Thursday, November 7, 2013

Big Crew on ISS

Soyuz rocket lifts off from Baikonur spaceport. Credit: RiaNovosti.

The ISS just got a little crowded. There are now 9 astronauts and cosmonauts on the station, pending the departure of the Expedition 37 crew. Last night the Russian Soyuz rocket blasted spacecraft TMA-11M into a short trajectory orbit to rendezvous with the ISS. After a six hour journey, the Soyuz docked with the station and shortly after the crew joined the team on the station.

The new crew poses with the old crew. NASA TV.

The last time there were nine persons on the station was back in October of 2009. That is, without a Space Shuttle docked somewhere. In the photo above are posed the three groups of astronauts linking Expedition 36 to Expedition 38. Sometimes that gets confusing. In the front row are flight engineers Mikhail Tyurin (C), Koichi Wakata (L) and Rick Mastraccio (R), just arriving from Earth. They will be the second shift of the New Expedition 38. In the gray flight suits are Oleg Kotov, Mike Hopkins, and Sergey Ryazanskiy. They were the second half of Expedition 37 and become the lead team for Expedition 38. Behind them is the second half of Expedition 36, which became the lead team for Expedition 37: Karen Nyberg, Fyodor Yurchikhin, and Luca Parmitano. They are scheduled to leave the station on Sunday to return home to Earth in Soyuz TMA-09M.

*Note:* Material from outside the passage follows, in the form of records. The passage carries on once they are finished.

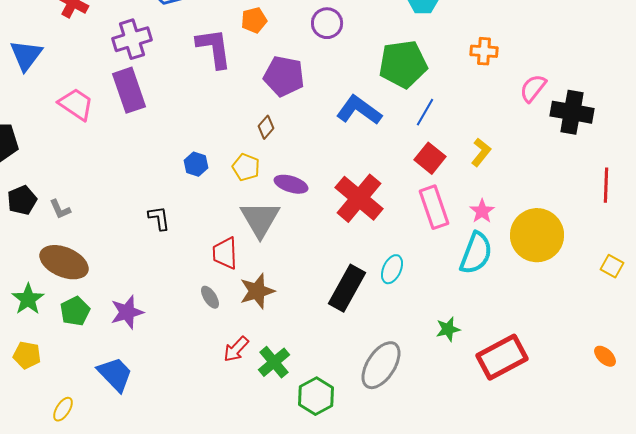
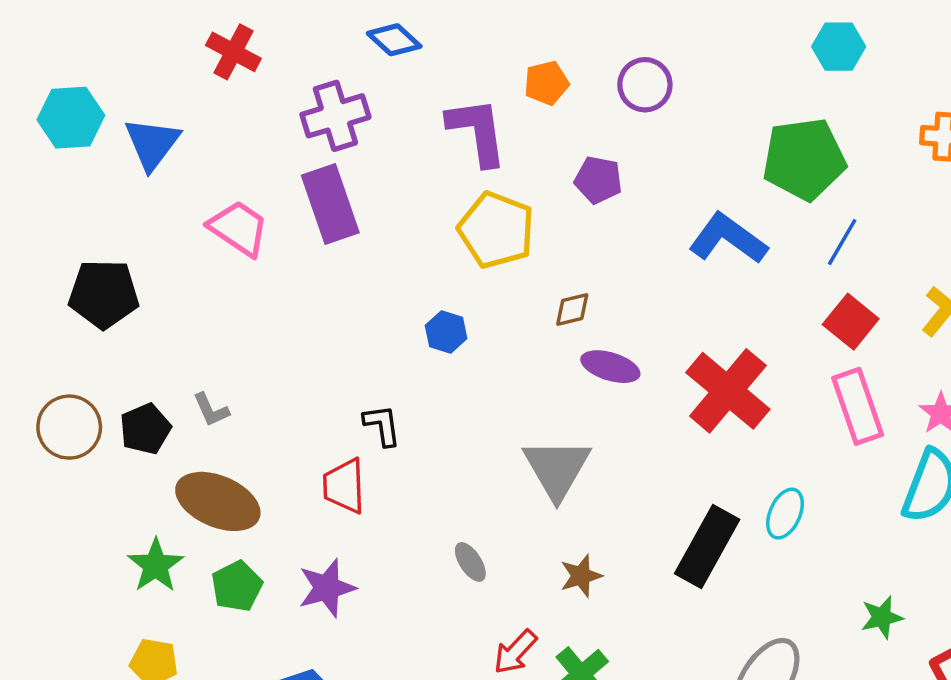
purple circle: (327, 23) -> (645, 85), moved
purple pentagon: (284, 76) -> (598, 180), size x0.7
brown diamond: (266, 127) -> (572, 310), moved, turned 35
yellow pentagon: (246, 167) -> (496, 230), moved, size x1.6
black pentagon: (22, 200) -> (145, 429), moved
gray triangle: (260, 219) -> (557, 469), moved
red trapezoid: (225, 253) -> (344, 486), moved
brown star: (257, 291) -> (581, 576), moved, size x0.7

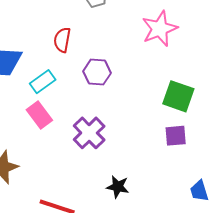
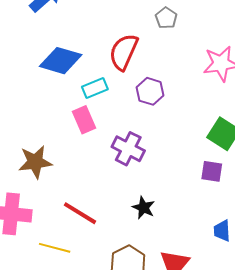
red semicircle: (62, 40) -> (124, 52), size x1.5
purple cross: (89, 133) -> (128, 149), turned -32

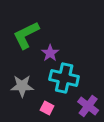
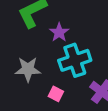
cyan cross: (64, 78) -> (75, 60), turned -32

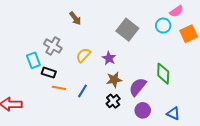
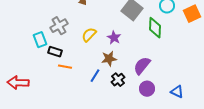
gray cross: (53, 46) -> (59, 26), turned 30
green diamond: (163, 74) -> (155, 28), moved
brown star: (114, 80) -> (109, 59), moved
blue line: (82, 91) -> (95, 76), moved

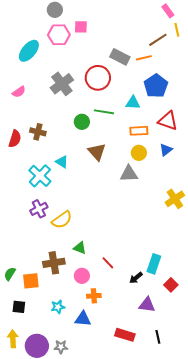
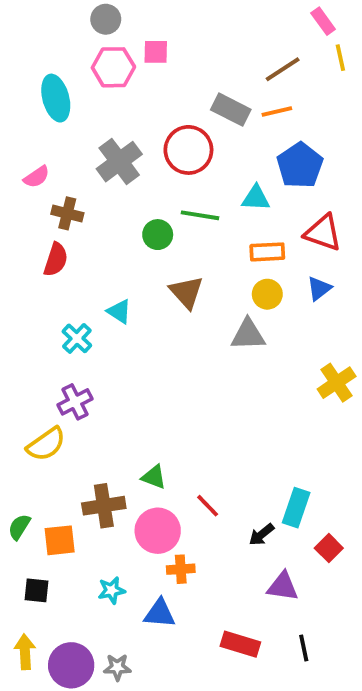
brown line: (158, 40) -> (283, 69), moved
cyan ellipse: (29, 51) -> (56, 98), turned -55
brown cross: (38, 132) -> (67, 213), moved
red semicircle: (15, 139) -> (56, 260), moved
cyan cross: (40, 176) -> (77, 338), size x0.7
yellow semicircle: (62, 220) -> (46, 444), moved
pink circle: (82, 276) -> (158, 531), size x1.5

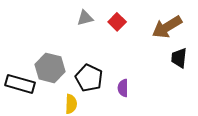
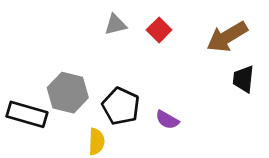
purple semicircle: (123, 88) -> (167, 120), turned -60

Easy... easy... a little to the left... now forward... Soyuz TMA-11M prepares to dock early Thursday morning at the Russian Rassvet docking module. NASA TV.

Cosmonaut Oleg Kotov will officially begin command of Expedition 38 on Sunday when the TMA-09M undocks from the ISS. Of the new expedition crew, only Sergey Ryazanskiy and Mike Hopkins are on their first flights. Astronaut Koichi Wakata (Japan) has been on shuttle flights and a previous stay on board the ISS. COming up this week on Friday is a news conference to commemorate the 15th anniversary of the beginning of construction for ISS. On Saturday Kotov and Ryazanskiy will perform an EVA to take the Olympic Torch (just brought up) outside the station. This torch will return to Earth with the TMA-09M flight and will be used in the opening ceremonies of the Summer Olympic Games in Russia in 2014.